>>>>

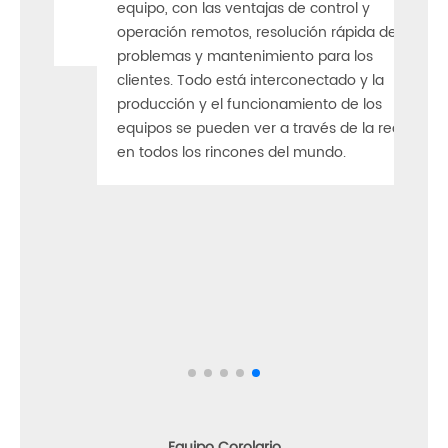
equipo, con las ventajas de control y
PLC 
operación remotos, resolución rápida de
auto
problemas y mantenimiento para los
mant
clientes. Todo está interconectado y la
auto
producción y el funcionamiento de los
mecá
equipos se pueden ver a través de la red
opera
en todos los rincones del mundo.
SIEM
prod
oper
repr
algu
piez
loca
tiem
Equipo Corolario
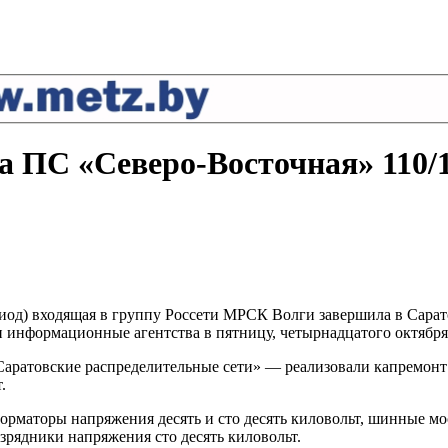
ПС «Северо-Восточная» 110/10
иод) входящая в группу Россети МРСК Волги завершила в Сара
и информационные агентства в пятницу, четырнадцатого октября 
ратовские распределительные сети» — реализовали капремонт 
.
рматоры напряжения десять и сто десять киловольт, шинные мо
зрядники напряжения сто десять киловольт.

<<<<

Goal of the exercise: Copy the data precisely. Skip every picture.

Solution:
equipo, con las ventajas de control y
PLC 
operación remotos, resolución rápida de
auto
problemas y mantenimiento para los
mant
clientes. Todo está interconectado y la
auto
producción y el funcionamiento de los
mecá
equipos se pueden ver a través de la red
opera
en todos los rincones del mundo.
SIEM
prod
oper
repr
algu
piez
loca
tiem
Equipo Corolario
ПС «Северо-Восточная» 110/10
иод) входящая в группу Россети МРСК Волги завершила в Сара
и информационные агентства в пятницу, четырнадцатого октября 
ратовские распределительные сети» — реализовали капремонт 
.
рматоры напряжения десять и сто десять киловольт, шинные мо
зрядники напряжения сто десять киловольт.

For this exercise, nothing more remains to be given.